Extracted entries:
---

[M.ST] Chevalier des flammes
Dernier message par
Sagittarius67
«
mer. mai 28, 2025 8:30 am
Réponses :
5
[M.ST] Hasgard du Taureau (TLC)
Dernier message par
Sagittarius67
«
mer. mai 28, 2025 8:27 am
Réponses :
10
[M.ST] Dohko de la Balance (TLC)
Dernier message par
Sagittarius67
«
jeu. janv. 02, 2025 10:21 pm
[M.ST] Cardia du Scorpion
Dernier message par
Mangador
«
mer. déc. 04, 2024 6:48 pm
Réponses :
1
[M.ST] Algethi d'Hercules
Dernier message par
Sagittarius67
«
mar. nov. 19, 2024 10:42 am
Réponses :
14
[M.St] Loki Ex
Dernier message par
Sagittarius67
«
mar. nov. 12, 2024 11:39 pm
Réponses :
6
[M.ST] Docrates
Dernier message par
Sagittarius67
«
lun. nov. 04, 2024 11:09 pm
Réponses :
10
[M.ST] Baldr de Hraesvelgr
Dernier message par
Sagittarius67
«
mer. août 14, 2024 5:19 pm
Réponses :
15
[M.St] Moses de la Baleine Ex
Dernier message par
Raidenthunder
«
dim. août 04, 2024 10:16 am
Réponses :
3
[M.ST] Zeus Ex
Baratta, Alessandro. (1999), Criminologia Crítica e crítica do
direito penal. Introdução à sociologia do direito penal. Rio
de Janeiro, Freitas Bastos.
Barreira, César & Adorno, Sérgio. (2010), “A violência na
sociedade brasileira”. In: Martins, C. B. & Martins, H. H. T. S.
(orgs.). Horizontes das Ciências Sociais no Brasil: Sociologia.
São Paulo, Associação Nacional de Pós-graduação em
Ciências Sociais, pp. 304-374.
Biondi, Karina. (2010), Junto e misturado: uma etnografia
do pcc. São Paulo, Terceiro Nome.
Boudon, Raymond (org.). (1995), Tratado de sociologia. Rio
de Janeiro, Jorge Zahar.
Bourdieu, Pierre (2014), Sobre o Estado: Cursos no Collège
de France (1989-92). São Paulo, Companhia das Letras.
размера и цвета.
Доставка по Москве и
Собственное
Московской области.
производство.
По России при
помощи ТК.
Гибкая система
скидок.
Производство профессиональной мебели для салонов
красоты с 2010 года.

---

The problem:
Your task is to transcribe the material exactly.

Finished task:
[M.ST] Chevalier des flammes
Dernier message par
Sagittarius67
«
mer. mai 28, 2025 8:30 am
Réponses :
5
[M.ST] Hasgard du Taureau (TLC)
Dernier message par
Sagittarius67
«
mer. mai 28, 2025 8:27 am
Réponses :
10
[M.ST] Dohko de la Balance (TLC)
Dernier message par
Sagittarius67
«
jeu. janv. 02, 2025 10:21 pm
[M.ST] Cardia du Scorpion
Dernier message par
Mangador
«
mer. déc. 04, 2024 6:48 pm
Réponses :
1
[M.ST] Algethi d'Hercules
Dernier message par
Sagittarius67
«
mar. nov. 19, 2024 10:42 am
Réponses :
14
[M.St] Loki Ex
Dernier message par
Sagittarius67
«
mar. nov. 12, 2024 11:39 pm
Réponses :
6
[M.ST] Docrates
Dernier message par
Sagittarius67
«
lun. nov. 04, 2024 11:09 pm
Réponses :
10
[M.ST] Baldr de Hraesvelgr
Dernier message par
Sagittarius67
«
mer. août 14, 2024 5:19 pm
Réponses :
15
[M.St] Moses de la Baleine Ex
Dernier message par
Raidenthunder
«
dim. août 04, 2024 10:16 am
Réponses :
3
[M.ST] Zeus Ex
Baratta, Alessandro. (1999), Criminologia Crítica e crítica do
direito penal. Introdução à sociologia do direito penal. Rio
de Janeiro, Freitas Bastos.
Barreira, César & Adorno, Sérgio. (2010), “A violência na
sociedade brasileira”. In: Martins, C. B. & Martins, H. H. T. S.
(orgs.). Horizontes das Ciências Sociais no Brasil: Sociologia.
São Paulo, Associação Nacional de Pós-graduação em
Ciências Sociais, pp. 304-374.
Biondi, Karina. (2010), Junto e misturado: uma etnografia
do pcc. São Paulo, Terceiro Nome.
Boudon, Raymond (org.). (1995), Tratado de sociologia. Rio
de Janeiro, Jorge Zahar.
Bourdieu, Pierre (2014), Sobre o Estado: Cursos no Collège
de France (1989-92). São Paulo, Companhia das Letras.
размера и цвета.
Доставка по Москве и
Собственное
Московской области.
производство.
По России при
помощи ТК.
Гибкая система
скидок.
Производство профессиональной мебели для салонов
красоты с 2010 года.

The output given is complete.